[TASK TO COMPLETE]: Print every line below that comes at or after the line containing "Render at 197×197.", exactly as written.

[ENTRIES SHOWN]:
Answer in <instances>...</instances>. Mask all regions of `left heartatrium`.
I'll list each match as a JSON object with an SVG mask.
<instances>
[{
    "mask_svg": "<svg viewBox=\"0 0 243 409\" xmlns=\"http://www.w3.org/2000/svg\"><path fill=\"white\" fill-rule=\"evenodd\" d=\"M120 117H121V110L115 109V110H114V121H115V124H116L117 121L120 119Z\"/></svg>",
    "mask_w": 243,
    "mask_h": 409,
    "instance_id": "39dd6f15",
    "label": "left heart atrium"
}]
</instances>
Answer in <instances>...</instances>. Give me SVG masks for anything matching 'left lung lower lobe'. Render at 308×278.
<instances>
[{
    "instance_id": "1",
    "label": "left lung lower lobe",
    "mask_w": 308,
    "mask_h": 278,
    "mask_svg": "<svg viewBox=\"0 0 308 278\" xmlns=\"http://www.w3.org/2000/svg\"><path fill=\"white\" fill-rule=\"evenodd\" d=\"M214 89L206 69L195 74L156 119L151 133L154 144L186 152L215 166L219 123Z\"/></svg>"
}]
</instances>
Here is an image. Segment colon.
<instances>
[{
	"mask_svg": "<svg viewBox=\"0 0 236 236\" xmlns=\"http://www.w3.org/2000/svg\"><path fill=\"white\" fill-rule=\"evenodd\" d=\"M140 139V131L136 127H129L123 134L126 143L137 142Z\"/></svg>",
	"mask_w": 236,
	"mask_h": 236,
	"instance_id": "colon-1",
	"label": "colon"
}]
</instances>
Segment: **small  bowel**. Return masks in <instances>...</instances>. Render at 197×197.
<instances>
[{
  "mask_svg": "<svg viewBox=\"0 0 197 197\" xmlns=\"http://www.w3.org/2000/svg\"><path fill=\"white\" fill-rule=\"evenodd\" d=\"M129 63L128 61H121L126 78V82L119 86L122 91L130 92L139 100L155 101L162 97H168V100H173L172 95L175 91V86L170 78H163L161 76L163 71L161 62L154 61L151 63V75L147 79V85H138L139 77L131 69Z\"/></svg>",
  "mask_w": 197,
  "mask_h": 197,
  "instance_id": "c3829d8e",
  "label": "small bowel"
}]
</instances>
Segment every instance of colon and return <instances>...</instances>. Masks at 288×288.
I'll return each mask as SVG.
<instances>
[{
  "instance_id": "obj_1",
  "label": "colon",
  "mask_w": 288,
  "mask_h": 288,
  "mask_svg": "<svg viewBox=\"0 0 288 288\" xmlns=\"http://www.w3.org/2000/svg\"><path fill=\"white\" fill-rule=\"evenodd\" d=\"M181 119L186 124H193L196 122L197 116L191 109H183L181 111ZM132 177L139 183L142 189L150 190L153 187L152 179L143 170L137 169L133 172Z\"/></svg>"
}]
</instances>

[YOUR SOLUTION]:
Segment: **small  bowel**. Return masks in <instances>...</instances>. Render at 197×197.
<instances>
[{
  "mask_svg": "<svg viewBox=\"0 0 197 197\" xmlns=\"http://www.w3.org/2000/svg\"><path fill=\"white\" fill-rule=\"evenodd\" d=\"M129 63L128 61H121L126 78V82L119 86L122 91L130 92L139 100L155 101L162 97H168V100H173L172 95L175 91V86L170 78H163L161 76L163 71L161 62L154 61L151 63V75L147 79V85H138L139 77L131 69Z\"/></svg>",
  "mask_w": 197,
  "mask_h": 197,
  "instance_id": "c3829d8e",
  "label": "small bowel"
}]
</instances>
Segment every instance of colon and return <instances>...</instances>. Masks at 288×288.
I'll return each mask as SVG.
<instances>
[{
  "instance_id": "obj_1",
  "label": "colon",
  "mask_w": 288,
  "mask_h": 288,
  "mask_svg": "<svg viewBox=\"0 0 288 288\" xmlns=\"http://www.w3.org/2000/svg\"><path fill=\"white\" fill-rule=\"evenodd\" d=\"M181 119L186 124H193L196 122L197 116L191 109H183L181 111ZM132 177L139 183L142 189L150 190L153 187L152 179L143 170L137 169L133 172Z\"/></svg>"
}]
</instances>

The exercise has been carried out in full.